Records supplied:
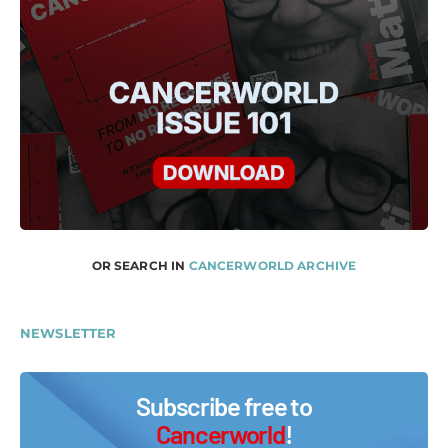
OR SEARCH IN
CANCERWORLD ARCHIVE
NEWSLETTER
Subscribe free to
Cancerworld
!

What you will do: Every record must be duplicated exactly, except for the pictures, which are left out.

Solution for this problem:
OR SEARCH IN
CANCERWORLD ARCHIVE
NEWSLETTER
Subscribe free to
Cancerworld
!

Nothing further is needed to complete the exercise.